Use Of Copyrighted Promotional Images To Market Copyright Holder’s Products Not A Protected Fair Use
Issues of fact precluded the Court from determining the validity of plaintiff’s copyright infringement claims. These claims arose out of defendant’s use of images of plaintiff’s products on its site to market those products. Designer Skin claimed that the images defendant S & L used were in fact copies of copyrighted images of Designer Skin’s products found on Designer Skin’s own website. S & L disputed this fact, claiming that it had in fact created the images it used from original photographs it took of plaintiff’s products. The Court held that this issue must be resolved at trial.
In reaching this result, the Court rejected S & L’s claim that its alleged use in marketing plaintiff’s products of copyrighted images plaintiff created for that very purpose constituted a permissible fair use that did not infringe plaintiff’s copyright in these images.
By statute, the court must weigh four factors to determine whether a use is in fact a permissible fair use of a mark:
(1) the purpose and character of the use, including whether such use is of a commercial nature or is for nonprofit educational purposes: (2) the nature of the copyrighted work; (3) the amount and substantiality of the portion used in relation to the copyrighted work as a whole; and (4) the effect of the use upon the potential market for or value of the copyrighted work. 17 U.S.C. Section 107.

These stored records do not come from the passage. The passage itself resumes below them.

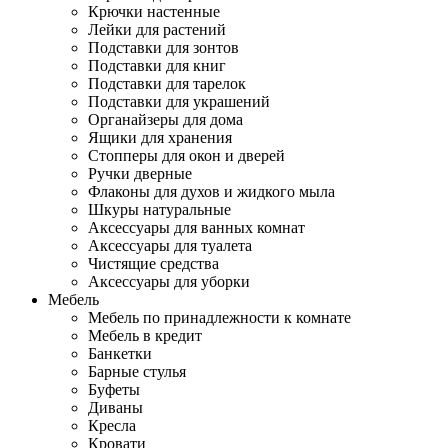
Крючки настенные
Лейки для растений
Подставки для зонтов
Подставки для книг
Подставки для тарелок
Подставки для украшений
Органайзеры для дома
Ящики для хранения
Стопперы для окон и дверей
Ручки дверные
Флаконы для духов и жидкого мыла
Шкуры натуральные
Аксессуары для ванных комнат
Аксессуары для туалета
Чистящие средства
Аксессуары для уборки
Мебель
Мебель по принадлежности к комнате
Мебель в кредит
Банкетки
Барные стулья
Буфеты
Диваны
Кресла
Кровати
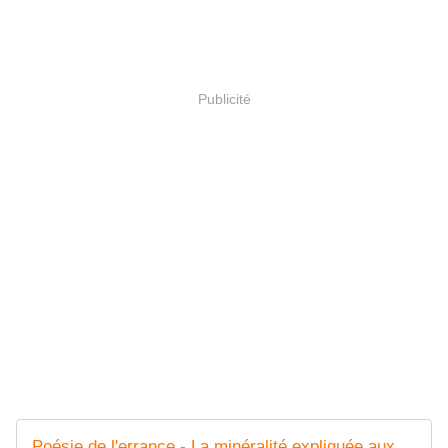
Publicité
Poésie de l'errance - La minéralité expliquée aux cailloux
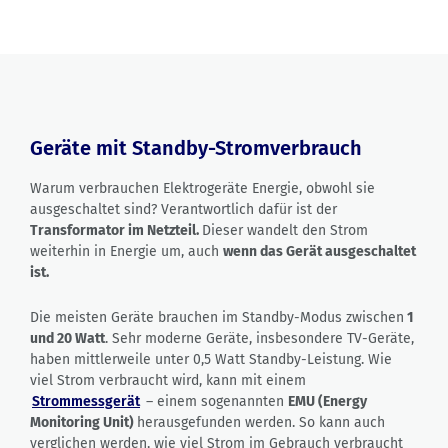
Geräte mit Standby-Stromverbrauch
Warum verbrauchen Elektrogeräte Energie, obwohl sie
ausgeschaltet sind? Verantwortlich dafür ist der
Transformator im Netzteil.
Dieser wandelt den Strom
weiterhin in Energie um, auch
wenn das Gerät ausgeschaltet
ist.
Die meisten Geräte brauchen im Standby-Modus zwischen
1
und 20 Watt
. Sehr moderne Geräte, insbesondere TV-Geräte,
haben mittlerweile unter 0,5 Watt Standby-Leistung. Wie
viel Strom verbraucht wird, kann mit einem
Strommessgerät
– einem sogenannten
EMU (Energy
Monitoring Unit)
herausgefunden werden. So kann auch
verglichen werden, wie viel Strom im Gebrauch verbraucht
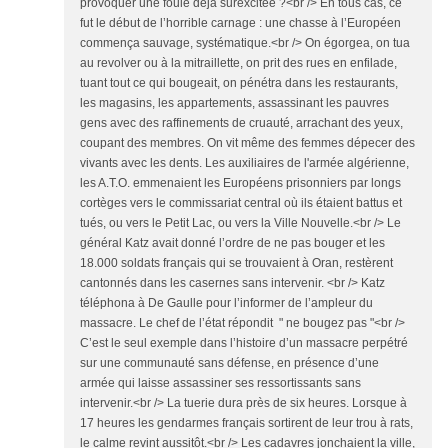
provoquer une foule déjà surexcitée ?<br /> En tous cas, ce
fut le début de l’horrible carnage : une chasse à l’Européen
commença sauvage, systématique.<br /> On égorgea, on tua
au revolver ou à la mitraillette, on prit des rues en enfilade,
tuant tout ce qui bougeait, on pénétra dans les restaurants,
les magasins, les appartements, assassinant les pauvres
gens avec des raffinements de cruauté, arrachant des yeux,
coupant des membres. On vit même des femmes dépecer des
vivants avec les dents. Les auxiliaires de l'armée algérienne,
les A.T.O. emmenaient les Européens prisonniers par longs
cortèges vers le commissariat central où ils étaient battus et
tués, ou vers le Petit Lac, ou vers la Ville Nouvelle.<br /> Le
général Katz avait donné l’ordre de ne pas bouger et les
18.000 soldats français qui se trouvaient à Oran, restèrent
cantonnés dans les casernes sans intervenir. <br /> Katz
téléphona à De Gaulle pour l’informer de l’ampleur du
massacre. Le chef de l’état répondit " ne bougez pas "<br />
C’est le seul exemple dans l’histoire d’un massacre perpétré
sur une communauté sans défense, en présence d’une
armée qui laisse assassiner ses ressortissants sans
intervenir.<br /> La tuerie dura près de six heures. Lorsque à
17 heures les gendarmes français sortirent de leur trou à rats,
le calme revint aussitôt.<br /> Les cadavres jonchaient la ville,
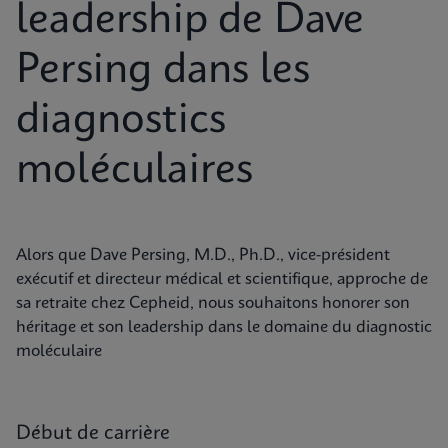
leadership de Dave
Persing dans les
diagnostics
moléculaires
Alors que Dave Persing, M.D., Ph.D., vice-président
exécutif et directeur médical et scientifique, approche de
sa retraite chez Cepheid, nous souhaitons honorer son
héritage et son leadership dans le domaine du diagnostic
moléculaire
Début de carrière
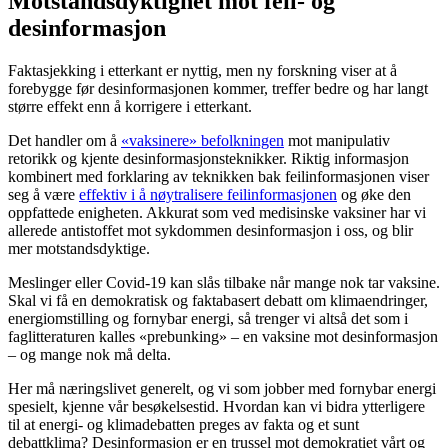
Motstandsdyktighet mot feil- og
desinformasjon
Faktasjekking i etterkant er nyttig, men ny forskning viser at å
forebygge før desinformasjonen kommer, treffer bedre og har langt
større effekt enn å korrigere i etterkant.
Det handler om å
«vaksinere» befolkningen
mot manipulativ
retorikk og kjente desinformasjonsteknikker. Riktig informasjon
kombinert med forklaring av teknikken bak feilinformasjonen viser
seg å være
effektiv i å nøytralisere feilinformasjonen
og øke den
oppfattede enigheten. Akkurat som ved medisinske vaksiner har vi
allerede antistoffet mot sykdommen desinformasjon i oss, og blir
mer motstandsdyktige.
Meslinger eller Covid-19 kan slås tilbake når mange nok tar vaksine.
Skal vi få en demokratisk og faktabasert debatt om klimaendringer,
energiomstilling og fornybar energi, så trenger vi altså det som i
faglitteraturen kalles «prebunking» – en vaksine mot desinformasjon
– og mange nok må delta.
Her må næringslivet generelt, og vi som jobber med fornybar energi
spesielt, kjenne vår besøkelsestid. Hvordan kan vi bidra ytterligere
til at energi- og klimadebatten preges av fakta og et sunt
debattklima? Desinformasjon er en trussel mot demokratiet vårt og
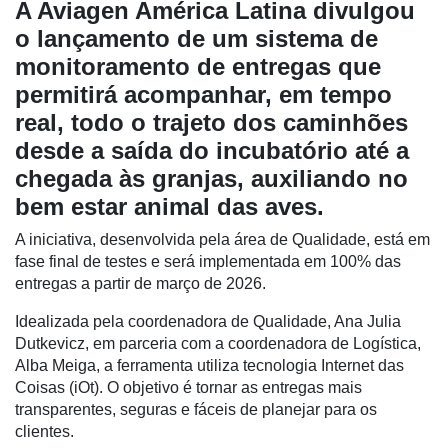
A Aviagen América Latina divulgou
o lançamento de um sistema de
monitoramento de entregas que
permitirá acompanhar, em tempo
real, todo o trajeto dos caminhões
desde a saída do incubatório até a
chegada às granjas, auxiliando no
bem estar animal das aves.
A iniciativa, desenvolvida pela área de Qualidade, está em
fase final de testes e será implementada em 100% das
Cadastre-
entregas a partir de março de 2026.
se
Idealizada pela coordenadora de Qualidade, Ana Julia
Dutkevicz, em parceria com a coordenadora de Logística,
Minha
Alba Meiga, a ferramenta utiliza tecnologia Internet das
conta
Coisas (iOt). O objetivo é tornar as entregas mais
transparentes, seguras e fáceis de planejar para os
clientes.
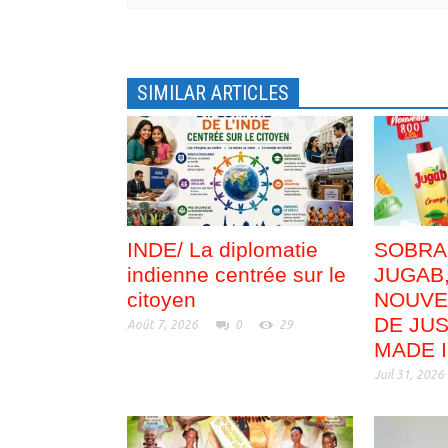
ê
n
t
ê
r
t
e
r
)
e
)
SIMILAR ARTICLES
INDE/ La diplomatie
SOBRA
indienne centrée sur le
JUGAB
citoyen
NOUVE
DE JUS
Août 7, 2026
0
29
MADE 
Juil 31, 2026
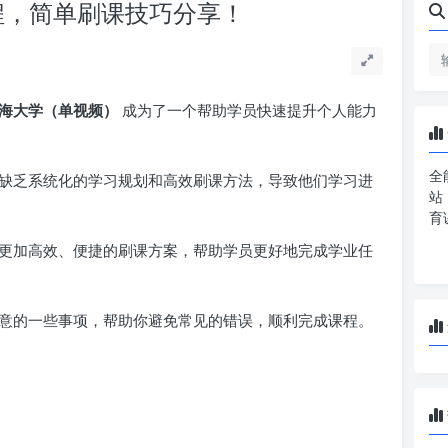
程，简单刷课技巧分享！
海大学（单视频）
成为了一个帮助学员快速提升个人能力
全
缺乏系统化的学习规划和高效刷课方法，导致他们学习进
站
育
更加高效、便捷的刷课方案，帮助学员更好地完成学业任
意的一些事项，帮助你避免常见的错误，顺利完成课程。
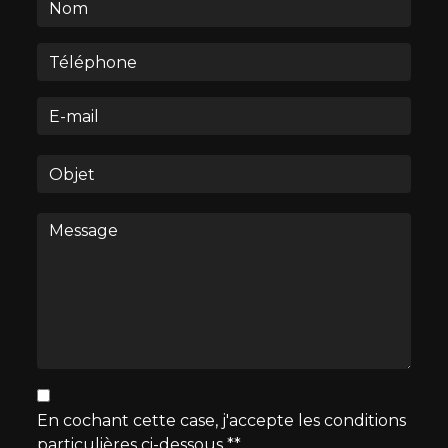
En cochant cette case, j'accepte les conditions
particulières ci-dessous **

Notwithstanding the fact that the most important of the four factors – the effect of the use upon the potential market for the copyrighted work – favored the defendant, the Court held that such an unauthorized use of plaintiff’s images to advertise its products was not a permitted fair use. Thus, the Court found that the proposed use would have no effect on the potential market for plaintiff’s images, which it did not sell. However, because defendant’s use was commercial and copied plaintiff’s image, which was a creative work, in its entirety, the Court held it was not a permitted fair use.
Intentional Interference With Contractual Relations Claims Fail
Finally, the Court dismissed plaintiff’s claim for intentional interference with contractual relations. This claim arose out of prohibitions contained in plaintiff’s contracts with its distributors precluding their resale of plaintiff’s products to Internet resellers such as defendant. Defendant obtained plaintiff’s products from tanning salons, to whom the distributors were permitted to sell such products. The tanning salons make a 10-20% profit on the transaction, depending on the item purchased. Plaintiff failed to submit any evidence that defendant purchased these products directly from distributors. Similarly, held the Court, plaintiff failed to show that any tanning salon acted as S & L’s agent when it purchased the products at issue. Instead, S & L bought the products from the tanning salon, which, in turn, bought the products from the distributors. The Court accordingly dismissed this claim on defendant’s motion for summary judgment.